С потеплением число смертей возросло свыше всякой меры. Даже Каклетт-Делф, купавшаяся в белых кружевах боярышника краше любого алтарного покрова, теперь не способна была скрыть, как поредели наши ряды. Каждое воскресенье пустоты между прихожанами все увеличивались, а расстояние от каменистого возвышения, служившего кафедрой, до последнего ряда все уменьшалось.

– Мы есть Голгофа, место черепов, – возвестил Майкл Момпельон в последнее воскресенье мая. – Но также мы есть Гефсиманский сад, место ожидания и молитвы. Подобно Христу, мы можем лишь молить Господа: «Отведи от Меня чашу страданий». Однако же, друзья мои, подобно Христу, мы должны прибавить: «Не Моя воля, но Твоя да будет»[30].

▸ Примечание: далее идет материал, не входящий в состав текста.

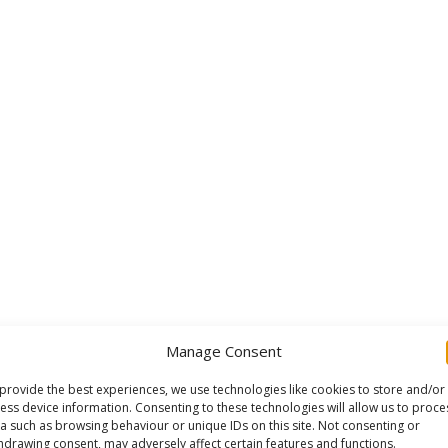
Manage Consent
provide the best experiences, we use technologies like cookies to store and/or
ess device information. Consenting to these technologies will allow us to proce
a such as browsing behaviour or unique IDs on this site. Not consenting or
hdrawing consent, may adversely affect certain features and functions.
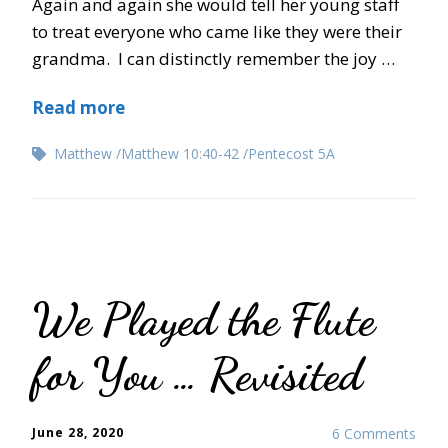
Again and again she would tell her young staff
to treat everyone who came like they were their
grandma. I can distinctly remember the joy …
Read more
Matthew
Matthew 10:40-42
Pentecost 5A
We Played the Flute
for You … Revisited
June 28, 2020
6 Comments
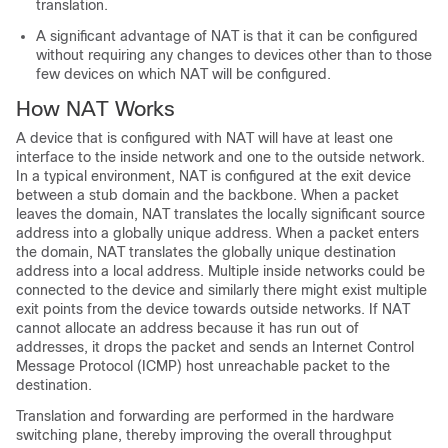
translation.
A significant advantage of NAT is that it can be configured
without requiring any changes to devices other than to those
few devices on which NAT will be configured.
How NAT Works
A device that is configured with NAT will have at least one
interface to the inside network and one to the outside network.
In a typical environment, NAT is configured at the exit device
between a stub domain and the backbone. When a packet
leaves the domain, NAT translates the locally significant source
address into a globally unique address. When a packet enters
the domain, NAT translates the globally unique destination
address into a local address. Multiple inside networks could be
connected to the device and similarly there might exist multiple
exit points from the device towards outside networks. If NAT
cannot allocate an address because it has run out of
addresses, it drops the packet and sends an Internet Control
Message Protocol (ICMP) host unreachable packet to the
destination.
Translation and forwarding are performed in the hardware
switching plane, thereby improving the overall throughput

Ко второму воскресенью июня мы достигли печальной отметки: столько же прихожан теперь лежало под землей, сколько по ней ходило. Со смертью Маргарет Лайвсидж количество погибших от чумы достигло ста семидесяти пяти. Вечерами, оказавшись на главной улице, я ощущала гнетущее присутствие их теней. Вскоре я заметила, что хожу сгорбившись, мелкими шажками, подобрав локти, чтобы никого из них не задеть. Я не знала, посещают ли и других эти дурные мысли или же я медленно трогаюсь умом. В деревне жил страх, жил с самого начала, но там, где прежде он был скрыт, теперь он стал оголен. Оставшиеся в живых боялись друг друга, ведь ростки заразы могли быть в ком угодно. Люди крались по улицам, словно мыши, надеясь никого не повстречать на своем пути.

Я больше не могла взглянуть на соседа, не представив его трупа. Затем мысли мои обращались к тому, как мы обойдемся без его навыков пахаря, или ткача, или башмачника. У нас и так почти не осталось мастеров. С тех пор как умер кузнец, некому было подковывать лошадей. У нас не было ни кровельщика, ни каменщика; ни плотника, ни портного; ни солодильщика, ни суконщика. Многие поля стояли невзбороненные и незасеянные. Многие дома пустовали; исчезали целые семейства, а с ними – и фамилии, известные здесь веками.

Страх воздействовал на каждого по-своему. Эндрю Меррил, бондарь, поселился на Холме сэра Уильяма в хижине, которую сложил из нетесаных бревен, взяв с собой лишь молодого петушка. Глухой ночью он пробирался к Источнику Момпельона, чтобы сообщить о своих нуждах. Не зная грамоты, он оставлял в кружке образец того, что желал получить, – несколько зерен овса, кости селедки.

Некоторые топили страх в эле и спасались от одиночества в чужих объятьях. Особенно странная перемена случилась с Джейн Мартин, девушкой строгих правил, ходившей за моими детьми. Схоронив всю семью, несчастная сделалась частой гостьей трактира, где искала забвения на дне кружки. Не прошло и месяца, как она распрощалась со своим черным платьем и чопорными манерами, и горько было слышать, как посмеиваются над ней молодые бражники, удивляясь, как это такая «холодная как лед девица» превратилась в «грязную потаскушку, у которой ноги сами разъезжаются». Однажды вечером, уже затемно, я повстречала Джейн, когда она нетвердо плелась домой. Я отвела ее к себе, чтобы привести в чувства и уложить в теплую постель: пускай проспится, а утром попробую ее образумить. Но, когда я дала ей похлебки из бараньей шеи, все съеденное тотчас выплеснулось наружу, а наутро ей было так дурно, что из моих увещеваний она не слышала ни слова.

Впрочем, самый необычный путь избрал Джон Гордон – человек, побивший свою жену в день убийства Энис Гоуди. Гордон всегда был угрюм и нелюдим, поэтому никто не удивился, когда с приходом весны они с женой перестали посещать службы в Каклетт-Делф. Поскольку жили они на окраине, я не видела его много недель. Жену его Уриту я встречала и, коротко переговорив с ней, выяснила, что отсутствовали они по доброй воле, а не из-за болезни. Урита никогда не слыла болтливой. Гордон держал ее в таком страхе, что она всюду ходила на цыпочках, робкая и безмолвная, ни с кем не заговаривая, чтобы ненароком не прогневить мужа. В последнее время у нее был особенно осунувшийся, болезненный вид, но так можно было сказать о многих из нас, и я не придала этому значения.